PbZrO3, and related solid solutions, as (PbZr,Ti)O3 with a small amount of Ti, show antiferroelectric behaviour, but they have also energetically available ferroelectric phases. The main lattice instabilities will be summarized (soft modes of seven different symmetries are present in the antiferroelectric phase of PbZrO3) and contextualized within a model where the coupling among them stabilize the antiferroelectric phase within a crystal which tends towards ferroelectricity. This model is supported by the effect of Ti in the PbZrO3 lattice, creating intermediate polar phases.
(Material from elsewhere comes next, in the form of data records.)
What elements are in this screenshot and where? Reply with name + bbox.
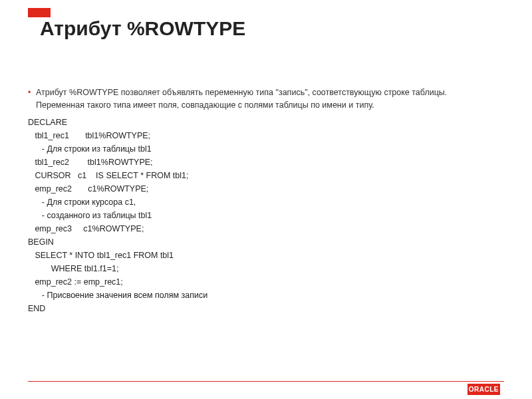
bullet-text: Атрибут %ROWTYPE позволяет объявлять пер… [36,86,493,112]
slide-title: Атрибут %ROWTYPE [40,17,245,40]
bullet-item: • Атрибут %ROWTYPE позволяет объявлять п… [28,86,493,112]
code-block: DECLARE tbl1_rec1 tbl1%ROWTYPE; - Для ст… [28,116,493,315]
accent-bar [28,8,51,17]
oracle-logo: ORACLE [467,384,500,395]
footer-divider [28,381,504,382]
bullet-dot: • [28,86,36,112]
oracle-logo-text: ORACLE [469,386,499,393]
slide-body: • Атрибут %ROWTYPE позволяет объявлять п… [28,86,493,315]
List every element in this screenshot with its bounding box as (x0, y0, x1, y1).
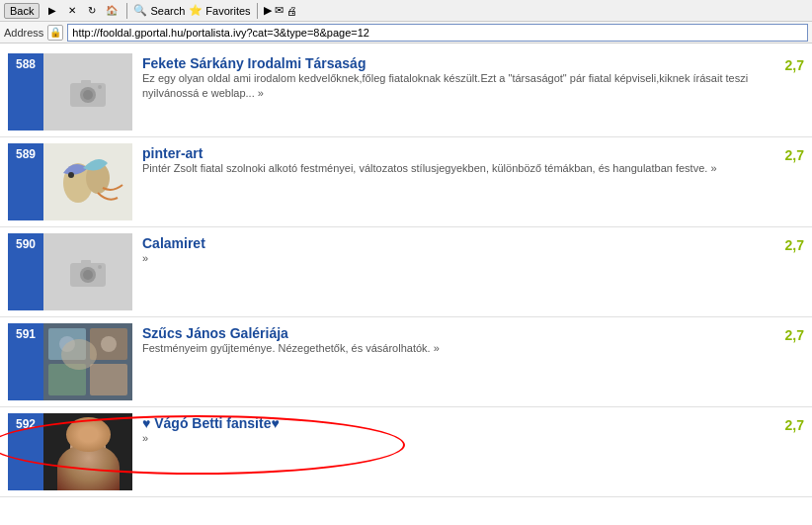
item-content: pinter-artPintér Zsolt fiatal szolnoki a… (142, 143, 774, 220)
url-text: http://fooldal.gportal.hu/portalista.ivy… (72, 27, 369, 39)
item-content: ♥ Vágó Betti fansite♥» (142, 413, 774, 490)
art-thumbnail-img (43, 143, 132, 220)
back-button[interactable]: Back (4, 3, 40, 19)
separator-1 (126, 3, 127, 19)
svg-point-22 (70, 428, 106, 468)
list-item: 589 pinter-artPintér Zsolt fiatal szolno… (0, 137, 812, 227)
svg-rect-3 (81, 80, 91, 85)
svg-rect-15 (48, 328, 86, 360)
list-item: 591 Szűcs János GalériájaFestményeim gyű… (0, 317, 812, 407)
item-thumbnail (43, 323, 132, 400)
svg-point-11 (83, 270, 93, 280)
search-icon: 🔍 (133, 4, 147, 17)
item-rating: 2,7 (774, 323, 804, 400)
svg-point-19 (59, 336, 75, 352)
media-icon[interactable]: ▶ (264, 4, 272, 17)
item-title-link[interactable]: Fekete Sárkány Irodalmi Társaság (142, 55, 365, 71)
item-description: » (142, 431, 774, 446)
item-title-link[interactable]: Calamiret (142, 235, 205, 251)
item-number: 592 (8, 413, 43, 490)
item-thumbnail (43, 53, 132, 131)
mail-icon[interactable]: ✉ (275, 4, 284, 17)
print-icon[interactable]: 🖨 (286, 5, 297, 17)
list-item: 588 Fekete Sárkány Irodalmi TársaságEz e… (0, 47, 812, 137)
item-title-link[interactable]: Szűcs János Galériája (142, 325, 288, 341)
item-number: 591 (8, 323, 43, 400)
gallery-thumbnail-img (43, 323, 132, 400)
item-title-link[interactable]: ♥ Vágó Betti fansite♥ (142, 415, 280, 431)
person-thumbnail-img (43, 413, 132, 490)
item-description: » (142, 251, 774, 266)
star-icon: ⭐ (189, 4, 203, 17)
home-icon[interactable]: 🏠 (103, 2, 121, 20)
item-number: 588 (8, 53, 43, 131)
address-label: Address (4, 27, 43, 39)
list-item: 590 Calamiret»2,7 (0, 227, 812, 317)
stop-icon[interactable]: ✕ (63, 2, 81, 20)
item-rating: 2,7 (774, 53, 804, 131)
list-item: 592 ♥ Vágó Betti fansite♥»2,7 (0, 407, 812, 497)
extra-icons: ▶ ✉ 🖨 (264, 4, 297, 17)
item-rating: 2,7 (774, 233, 804, 310)
item-thumbnail (43, 143, 132, 220)
svg-point-8 (68, 172, 74, 178)
item-description: Ez egy olyan oldal ami irodalom kedvelők… (142, 71, 774, 102)
item-description: Festményeim gyűjteménye. Nézegethetők, é… (142, 341, 774, 356)
item-description: Pintér Zsolt fiatal szolnoki alkotó fest… (142, 161, 774, 176)
camera-icon (68, 255, 108, 290)
svg-point-13 (98, 265, 102, 269)
forward-icon[interactable]: ▶ (43, 2, 61, 20)
favorites-toolbar-item[interactable]: ⭐ Favorites (189, 4, 250, 17)
camera-icon (68, 75, 108, 110)
item-content: Calamiret» (142, 233, 774, 310)
svg-rect-12 (81, 260, 91, 265)
separator-2 (257, 3, 258, 19)
svg-point-25 (92, 442, 98, 446)
address-bar: Address 🔒 http://fooldal.gportal.hu/port… (0, 22, 812, 44)
item-rating: 2,7 (774, 143, 804, 220)
browser-toolbar: Back ▶ ✕ ↻ 🏠 🔍 Search ⭐ Favorites ▶ ✉ 🖨 (0, 0, 812, 22)
nav-icons: ▶ ✕ ↻ 🏠 (43, 2, 121, 20)
lock-icon: 🔒 (47, 25, 63, 41)
item-title-link[interactable]: pinter-art (142, 145, 203, 161)
content-area: 588 Fekete Sárkány Irodalmi TársaságEz e… (0, 44, 812, 501)
svg-point-4 (98, 85, 102, 89)
item-thumbnail (43, 233, 132, 310)
item-thumbnail (43, 413, 132, 490)
svg-rect-18 (90, 364, 127, 395)
address-input[interactable]: http://fooldal.gportal.hu/portalista.ivy… (67, 24, 808, 42)
svg-point-2 (83, 90, 93, 100)
item-content: Szűcs János GalériájaFestményeim gyűjtem… (142, 323, 774, 400)
svg-rect-17 (48, 364, 86, 395)
svg-rect-21 (43, 413, 132, 490)
search-label: Search (150, 5, 185, 17)
refresh-icon[interactable]: ↻ (83, 2, 101, 20)
svg-point-24 (78, 442, 84, 446)
item-content: Fekete Sárkány Irodalmi TársaságEz egy o… (142, 53, 774, 131)
favorites-label: Favorites (205, 5, 250, 17)
svg-point-23 (72, 427, 104, 455)
item-number: 589 (8, 143, 43, 220)
item-rating: 2,7 (774, 413, 804, 490)
item-number: 590 (8, 233, 43, 310)
svg-point-20 (101, 336, 117, 352)
search-toolbar-item[interactable]: 🔍 Search (133, 4, 185, 17)
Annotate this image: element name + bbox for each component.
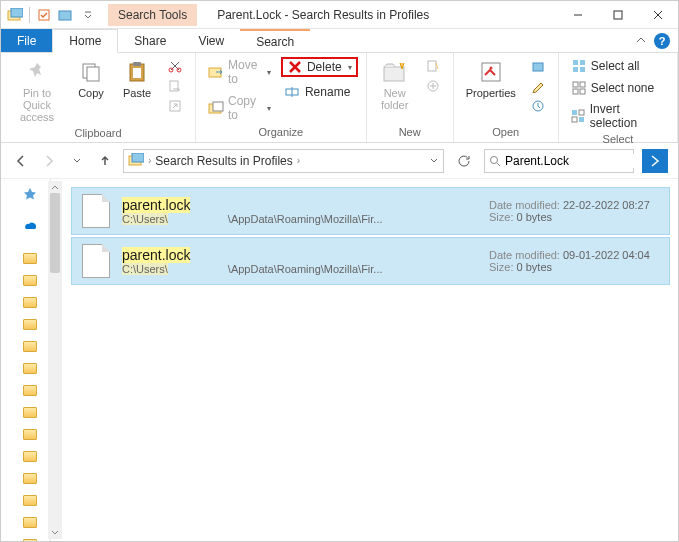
svg-rect-38 <box>132 153 144 162</box>
copy-to-button[interactable]: Copy to▾ <box>204 93 275 123</box>
select-all-button[interactable]: Select all <box>567 57 669 75</box>
up-button[interactable] <box>95 151 115 171</box>
nav-folder[interactable] <box>1 379 50 401</box>
file-path: C:\Users\\AppData\Roaming\Mozilla\Fir... <box>122 213 477 225</box>
back-button[interactable] <box>11 151 31 171</box>
nav-folder[interactable] <box>1 357 50 379</box>
tab-search[interactable]: Search <box>240 29 310 52</box>
new-item-button[interactable] <box>421 57 445 75</box>
move-to-button[interactable]: Move to▾ <box>204 57 275 87</box>
nav-folder[interactable] <box>1 511 50 533</box>
cut-button[interactable] <box>163 57 187 75</box>
results-list: parent.lock C:\Users\\AppData\Roaming\Mo… <box>51 179 678 541</box>
ribbon-collapse-icon[interactable] <box>636 36 646 46</box>
content-area: parent.lock C:\Users\\AppData\Roaming\Mo… <box>1 179 678 541</box>
properties-label: Properties <box>466 87 516 99</box>
nav-folder[interactable] <box>1 401 50 423</box>
nav-folder[interactable] <box>1 533 50 541</box>
address-bar: › Search Results in Profiles › <box>1 143 678 179</box>
delete-button[interactable]: Delete▾ <box>281 57 358 77</box>
file-meta: Date modified: 09-01-2022 04:04 Size: 0 … <box>489 249 659 273</box>
nav-folder[interactable] <box>1 313 50 335</box>
group-new-label: New <box>375 124 445 140</box>
invert-selection-button[interactable]: Invert selection <box>567 101 669 131</box>
group-select: Select all Select none Invert selection … <box>559 53 678 142</box>
breadcrumb[interactable]: › Search Results in Profiles › <box>123 149 444 173</box>
result-row[interactable]: parent.lock C:\Users\\AppData\Roaming\Mo… <box>71 187 670 235</box>
chevron-down-icon: ▾ <box>267 68 271 77</box>
svg-rect-26 <box>580 60 585 65</box>
recent-locations-button[interactable] <box>67 151 87 171</box>
open-button[interactable] <box>526 57 550 75</box>
forward-button[interactable] <box>39 151 59 171</box>
nav-folder[interactable] <box>1 335 50 357</box>
tab-home[interactable]: Home <box>52 29 118 53</box>
select-none-label: Select none <box>591 81 654 95</box>
scroll-down-icon[interactable] <box>48 527 62 539</box>
nav-folder[interactable] <box>1 489 50 511</box>
qat-properties-icon[interactable] <box>34 5 54 25</box>
paste-button[interactable]: Paste <box>117 57 157 101</box>
scroll-thumb[interactable] <box>50 193 60 273</box>
nav-folder[interactable] <box>1 247 50 269</box>
navigation-pane[interactable] <box>1 179 51 541</box>
qat-dropdown-icon[interactable] <box>78 5 98 25</box>
tab-file[interactable]: File <box>1 29 52 52</box>
svg-rect-28 <box>580 67 585 72</box>
select-none-button[interactable]: Select none <box>567 79 669 97</box>
nav-onedrive[interactable] <box>1 215 50 237</box>
nav-folder[interactable] <box>1 291 50 313</box>
svg-rect-35 <box>572 117 577 122</box>
search-go-button[interactable] <box>642 149 668 173</box>
app-icon[interactable] <box>5 5 25 25</box>
tab-view[interactable]: View <box>182 29 240 52</box>
refresh-button[interactable] <box>452 149 476 173</box>
nav-folder[interactable] <box>1 423 50 445</box>
nav-scrollbar[interactable] <box>48 181 62 539</box>
close-button[interactable] <box>638 1 678 29</box>
properties-icon <box>478 59 504 85</box>
search-box[interactable] <box>484 149 634 173</box>
chevron-right-icon[interactable]: › <box>297 155 300 166</box>
pin-icon <box>24 59 50 85</box>
history-button[interactable] <box>526 97 550 115</box>
edit-button[interactable] <box>526 77 550 95</box>
easy-access-button[interactable] <box>421 77 445 95</box>
properties-button[interactable]: Properties <box>462 57 520 101</box>
paste-shortcut-button[interactable] <box>163 97 187 115</box>
pin-label: Pin to Quick access <box>13 87 61 123</box>
nav-quick-access[interactable] <box>1 183 50 205</box>
minimize-button[interactable] <box>558 1 598 29</box>
chevron-right-icon[interactable]: › <box>148 155 151 166</box>
select-none-icon <box>571 80 587 96</box>
nav-folder[interactable] <box>1 269 50 291</box>
svg-rect-1 <box>11 8 23 17</box>
rename-icon <box>285 84 301 100</box>
help-icon[interactable]: ? <box>654 33 670 49</box>
svg-rect-9 <box>133 68 141 78</box>
ribbon-tabs: File Home Share View Search ? <box>1 29 678 53</box>
nav-folder[interactable] <box>1 445 50 467</box>
search-input[interactable] <box>505 154 655 168</box>
scroll-up-icon[interactable] <box>48 181 62 193</box>
new-folder-button[interactable]: New folder <box>375 57 415 113</box>
result-row[interactable]: parent.lock C:\Users\\AppData\Roaming\Mo… <box>71 237 670 285</box>
copy-button[interactable]: Copy <box>71 57 111 101</box>
copy-path-button[interactable] <box>163 77 187 95</box>
tab-share[interactable]: Share <box>118 29 182 52</box>
new-folder-label: New folder <box>381 87 409 111</box>
rename-button[interactable]: Rename <box>281 83 358 101</box>
maximize-button[interactable] <box>598 1 638 29</box>
svg-rect-3 <box>59 11 71 20</box>
paste-shortcut-icon <box>167 98 183 114</box>
delete-label: Delete <box>307 60 342 74</box>
search-icon <box>489 155 501 167</box>
pin-to-quick-access-button[interactable]: Pin to Quick access <box>9 57 65 125</box>
select-all-icon <box>571 58 587 74</box>
qat-new-folder-icon[interactable] <box>56 5 76 25</box>
breadcrumb-dropdown-icon[interactable] <box>429 156 439 166</box>
breadcrumb-text[interactable]: Search Results in Profiles <box>155 154 292 168</box>
nav-folder[interactable] <box>1 467 50 489</box>
svg-rect-16 <box>213 102 223 111</box>
group-open: Properties Open <box>454 53 559 142</box>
Crystals with ~1% of Ti show an intermediate polar phase with small thermal hysteresis. The way it develops across the crystal depends strongly on the defects present in the sample and the heating/cooling velocity. The antiferroelectric phase transition show stronger thermal hysteresis, which indicates its first order character. Regulating the heating/cooling velocity, it is possible to stop both phase transitions during its course within the sample. Raman measurements in different parts of the samples with different phases allowed to discern even different domain orientations in both, the intermediate phase and the antiferroelectric phase, coexisting in the sample.
Stronger cationic substitution of Zr by Ti induce other intermediate phases appear, showing a metastable behaviour hugely dependent of the experimental conditions.